Problem description -> For each line of the listing that holds "Строительные", show the full line.

Input for this task ->
----------------
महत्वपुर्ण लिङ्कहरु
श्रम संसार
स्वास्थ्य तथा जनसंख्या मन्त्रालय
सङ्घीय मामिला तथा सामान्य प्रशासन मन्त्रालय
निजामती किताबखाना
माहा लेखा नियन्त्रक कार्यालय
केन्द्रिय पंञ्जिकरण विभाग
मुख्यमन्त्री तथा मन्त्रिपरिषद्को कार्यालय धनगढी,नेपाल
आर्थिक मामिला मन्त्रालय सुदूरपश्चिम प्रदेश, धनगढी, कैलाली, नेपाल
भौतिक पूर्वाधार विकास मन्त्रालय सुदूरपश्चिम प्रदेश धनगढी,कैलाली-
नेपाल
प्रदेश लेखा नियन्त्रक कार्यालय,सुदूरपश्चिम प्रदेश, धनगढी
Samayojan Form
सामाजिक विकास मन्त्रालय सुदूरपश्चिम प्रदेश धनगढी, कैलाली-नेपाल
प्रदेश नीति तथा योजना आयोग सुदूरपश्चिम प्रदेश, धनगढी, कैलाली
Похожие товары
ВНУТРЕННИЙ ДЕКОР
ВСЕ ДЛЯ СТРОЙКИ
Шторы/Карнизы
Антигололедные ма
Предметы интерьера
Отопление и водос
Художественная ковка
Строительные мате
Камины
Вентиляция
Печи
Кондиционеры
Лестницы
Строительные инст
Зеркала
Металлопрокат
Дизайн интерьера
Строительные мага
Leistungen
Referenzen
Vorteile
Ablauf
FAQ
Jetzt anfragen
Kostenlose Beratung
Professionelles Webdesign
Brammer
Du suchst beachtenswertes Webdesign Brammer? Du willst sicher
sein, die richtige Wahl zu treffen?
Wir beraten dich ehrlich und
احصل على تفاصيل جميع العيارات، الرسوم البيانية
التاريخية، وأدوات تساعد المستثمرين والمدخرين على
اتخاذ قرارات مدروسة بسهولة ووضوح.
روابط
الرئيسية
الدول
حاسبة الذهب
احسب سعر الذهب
----------------
Answer to this task ->
Строительные мате
Строительные инст
Строительные мага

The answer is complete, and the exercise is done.